If it’s just a tick yes or no, then yes you can count up the yes’s, and the no’s, and record 85% of audit questions answered yes Yippee. But it’s difficult to check.       

This model can work if everyone is very clear about what standards they are auditing against and everyone’s standards are the same and the audit is diligently carried out,       

But if you are having issues for example items not being picked up in audits then the more information you can gather from your audit the better, so it may be a yes/no tick but with an additional requirement that whoever is doing the audit provides a written overview of what they have based that yes/no judgement on, then you can check and hold people to account. This is also a useful route if you are trying to evidence how you are meeting the action plan and the progress being made, CQC or others can see what has been checked and assure themselves of the quality of the audit       

So tick yes, the bathroom met the agreed standards.       

The evidence that this was the case is       

Auditor checked under toilet seats, and under bath lift seats as well as under bath and behind pedestals all clean, bins emptied staff observed cleaning to required standard.       

The registered manager or any external auditor then knows clearly what was done and what the judgment was based on, and you or anyone else such as CQC can then check this, to verify the audit.       

It also allows you as a registered manager to assure yourself that the people you have delegated this audit to are carrying it out to your satisfaction and against the chosen standards.       

The action plan

Sample action
plan
External link
                       

What draws all of this together the plan, do, review and the audit is the action plan a document that provides evidence that you are doing something about it and the progress over time towards completion      

You must always be able to evidence that issues were followed through      

For example, a water temperature valve needs replacing; the part is ordered, and a delivery date given you will also need to show you have followed the issue up if it is delivered when promised great, if not you will need to be able to demonstrate that you have followed up on the issue for example with emails to the supplier until the valve has been delivered and fitted and shown to be working correctly.      

CQC will accept that some things that you need to do will take time, but if you have identified the issue and it is in an action plan that provides evidence that the issue is progressing, and you regularly check and log progress then you are Well Led.      

NEVER EVER use ‘on-going’ or ‘as soon as possible’ for dates in an action plan - always provide clear realistic dates by when issues will be dealt with. If you meet them great, if you aren’t meeting them provide a clear explanation of why and what you are doing to progress the issue.      

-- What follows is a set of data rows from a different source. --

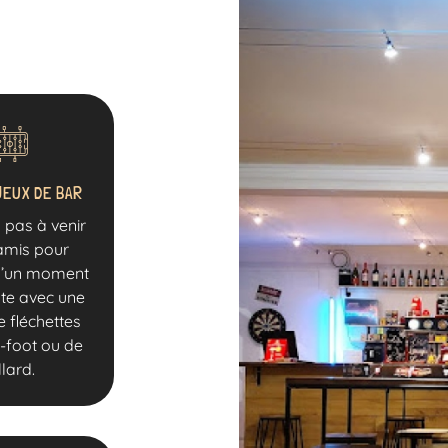
JEUX DE BAR
 pas à venir
amis pour
 d’un moment
te avec une
e fléchettes
-foot ou de
llard.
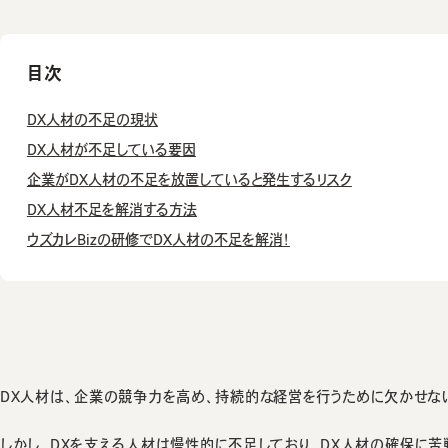
目次
DX人材の不足の現状
DX人材が不足している要因
企業がDX人材の不足を放置していると発生するリスク
DX人材不足を解消する方法
ウズカレBizの研修でDX人材の不足を解消！
DX人材は、企業の競争力を高め、持続的な経営を行うために欠かせな
しかし、DXを支える人材は慢性的に不足しており、DX人材の確保に苦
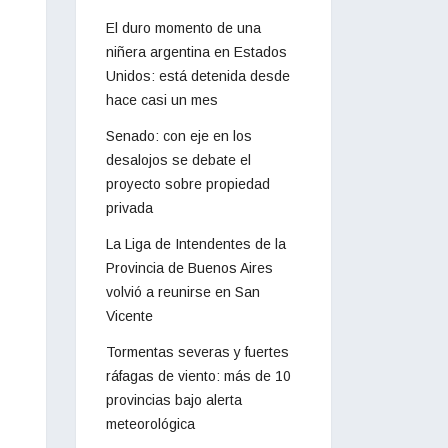
El duro momento de una
niñera argentina en Estados
Unidos: está detenida desde
hace casi un mes
Senado: con eje en los
desalojos se debate el
proyecto sobre propiedad
privada
La Liga de Intendentes de la
Provincia de Buenos Aires
volvió a reunirse en San
Vicente
Tormentas severas y fuertes
ráfagas de viento: más de 10
provincias bajo alerta
meteorológica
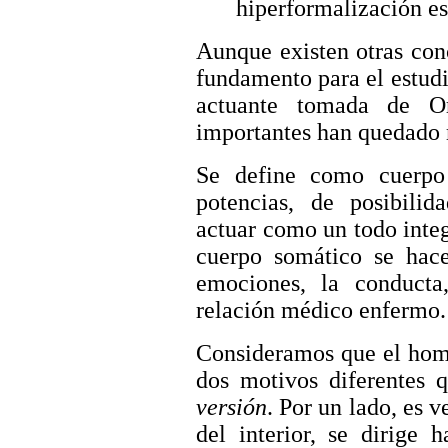
hiperformalización es
Aunque existen otras con
fundamento para el estud
actuante tomada de 
importantes han quedado
Se define como cuerpo 
potencias, de posibilida
actuar como un todo integ
cuerpo somático se hacen
emociones, la conducta
relación médico enfermo.
Consideramos que el homb
dos motivos diferentes 
versión
. Por un lado, es 
del interior, se dirige 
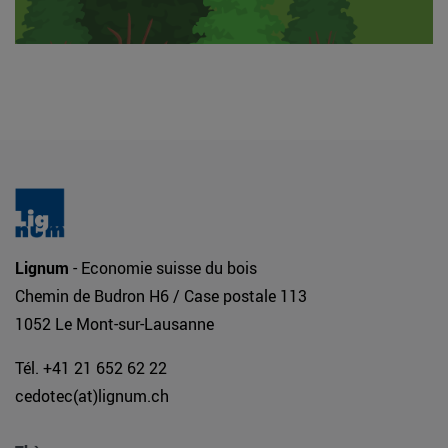
Lignum
- Economie suisse du bois
Chemin de Budron H6 / Case postale 113
1052 Le Mont-sur-Lausanne
Tél. +41 21 652 62 22
cedotec(at)lignum.ch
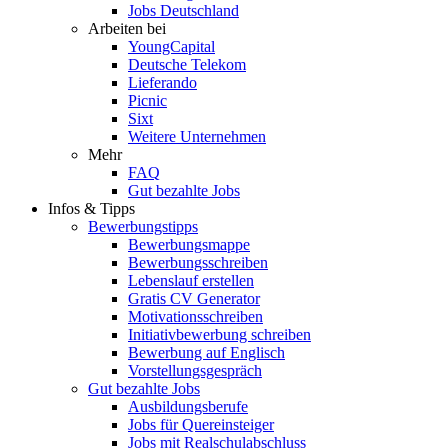
Jobs Deutschland
Arbeiten bei
YoungCapital
Deutsche Telekom
Lieferando
Picnic
Sixt
Weitere Unternehmen
Mehr
FAQ
Gut bezahlte Jobs
Infos & Tipps
Bewerbungstipps
Bewerbungsmappe
Bewerbungsschreiben
Lebenslauf erstellen
Gratis CV Generator
Motivationsschreiben
Initiativbewerbung schreiben
Bewerbung auf Englisch
Vorstellungsgespräch
Gut bezahlte Jobs
Ausbildungsberufe
Jobs für Quereinsteiger
Jobs mit Realschulabschluss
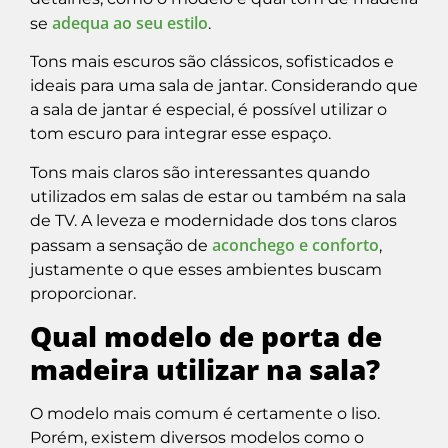
adequa ao seu estilo
se
.
Tons mais escuros são clássicos, sofisticados e
ideais para uma sala de jantar. Considerando que
a sala de jantar é especial, é possível utilizar o
tom escuro para integrar esse espaço.
Tons mais claros são interessantes quando
utilizados em salas de estar ou também na sala
de TV. A leveza e modernidade dos tons claros
aconchego e conforto
passam a sensação de
,
justamente o que esses ambientes buscam
proporcionar.
Qual modelo de porta de
madeira utilizar na sala?
O modelo mais comum é certamente o liso.
Porém, existem diversos modelos como o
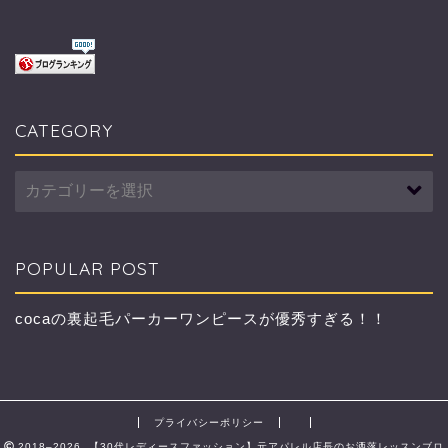
CATEGORY
CATEGORY
POPULAR POST
cocaの裏起毛パーカーワンピースが優秀すぎる！！
プライバシーポリシー
2018–2026 【30代レディースファッション】元アパレル店長のお洒落レッスンブロ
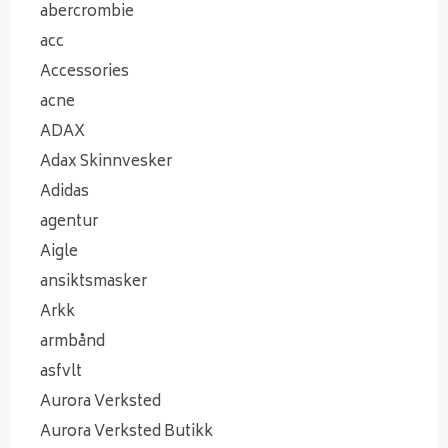
abercrombie
acc
Accessories
acne
ADAX
Adax Skinnvesker
Adidas
agentur
Aigle
ansiktsmasker
Arkk
armbånd
asfvlt
Aurora Verksted
Aurora Verksted Butikk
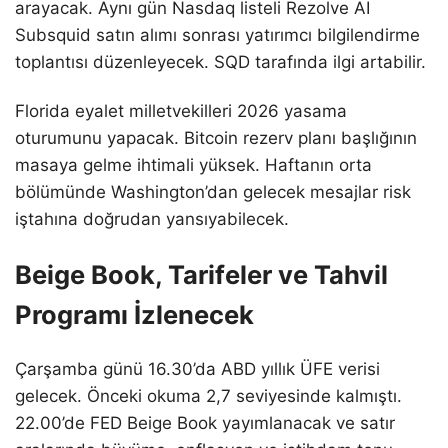
arayacak. Aynı gün Nasdaq listeli Rezolve AI
Subsquid satın alımı sonrası yatırımcı bilgilendirme
toplantısı düzenleyecek. SQD tarafında ilgi artabilir.
Florida eyalet milletvekilleri 2026 yasama
oturumunu yapacak. Bitcoin rezerv planı başlığının
masaya gelme ihtimali yüksek. Haftanın orta
bölümünde Washington’dan gelecek mesajlar risk
iştahına doğrudan yansıyabilecek.
Beige Book, Tarifeler ve Tahvil
Programı İzlenecek
Çarşamba günü 16.30’da ABD yıllık ÜFE verisi
gelecek. Önceki okuma 2,7 seviyesinde kalmıştı.
22.00’de FED Beige Book yayımlanacak ve satır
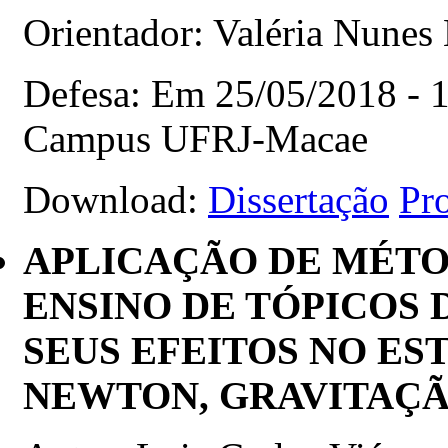
Orientador: Valéria Nunes
Defesa: Em 25/05/2018 - 10
Campus UFRJ-Macae
Download:
Dissertação
Pr
APLICAÇÃO DE MÉTO
ENSINO DE TÓPICOS 
SEUS EFEITOS NO ES
NEWTON, GRAVITAÇÃO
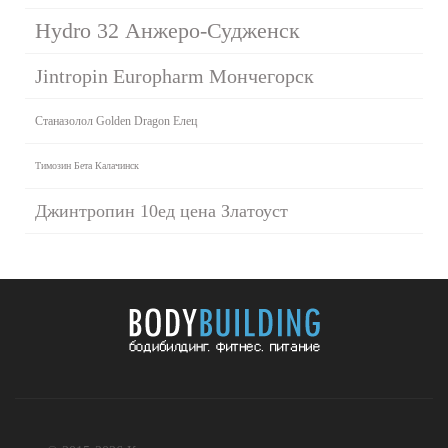
Hydro 32 Анжеро-Судженск
Jintropin Europharm Мончегорск
Станазолол Golden Dragon Елец
Tимозин Бета Калачинск
Джинтропин 10ед цена Златоуст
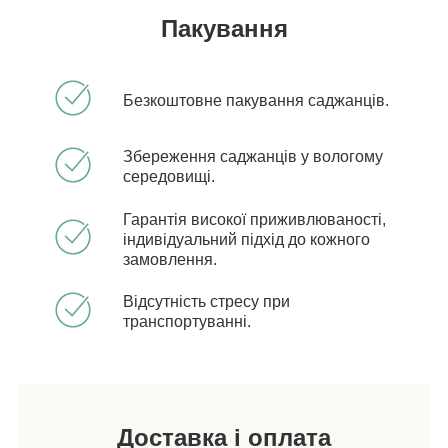
Пакування
Безкоштовне пакування саджанців.
Збереження саджанців у вологому
середовищі.
Гарантія високої приживлюваності,
індивідуальний підхід до кожного
замовлення.
Відсутність стресу при
транспортуванні.
Доставка і оплата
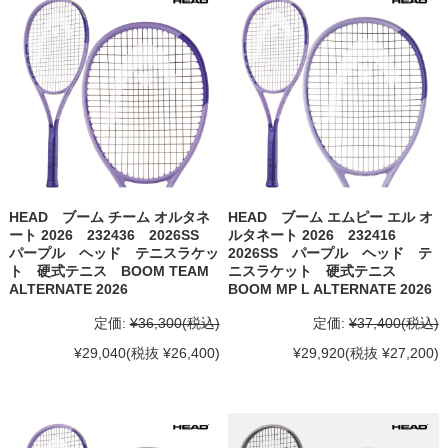
HEAD ブーム チーム オルタネ
HEAD ブーム エムピー エル オ
ート 2026 232436 2026SS
ルタネート 2026 232416
パープル ヘッド テニスラケッ
2026SS パープル ヘッド テ
ト 硬式テニス BOOM TEAM
ニスラケット 硬式テニス
ALTERNATE 2026
BOOM MP L ALTERNATE 2026
定価:
¥36,300
(税込)
定価:
¥37,400
(税込)
¥29,040
(税抜 ¥26,400)
¥29,920
(税抜 ¥27,200)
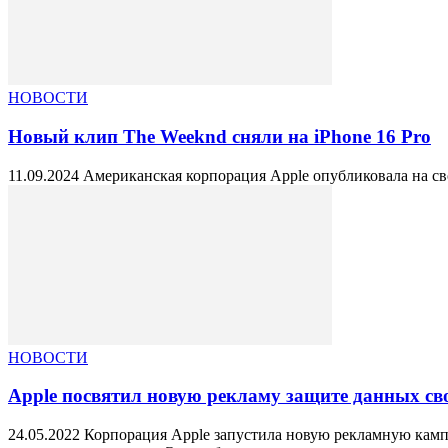
НОВОСТИ
Новый клип The Weeknd сняли на iPhone 16 Pro
11.09.2024 Американская корпорация Apple опубликовала на сво
НОВОСТИ
Apple посвятил новую рекламу защите данных св
24.05.2022 Корпорация Apple запустила новую рекламную камп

You do not need to include everything on the action plan. If the toilet roll or soap is missing in one bathroom just get someone to deal with it there and then. If they are missing from all bathrooms and this happens recurrently then that should probably go onto the action plan.      

Try to chunk things up to reduce the number of lines on the action plan.       

For example, if there is an issue with decorating don't list all the areas that need decorating. The action plan should include creating a decorating plan and timetable for the whole building and not list each door that needs painting, if an inspector wants to know where you’re up to he can look at timetable and see where you’re up to and then could the inspector check and see that the plan matches the reality.      

When putting actions onto the action plan they need to be clear, unambiguous and owned by an accountable person with a completion date. For example a clear action would be;      

"Head of maintenance team to produce a decorating schedule for the senior management meeting on 5th November to address all identified issues within 6 months (6th May), to be monitored monthly by the manager in supervision and walk round".      

When the Care Quality Commission question the issues around decoration you can produce the plan, with completed areas signed off and as back up evidence from your walk rounds. This provides evidence that you are assuring yourself of the progress and maintaining your attention to ensure it gets done.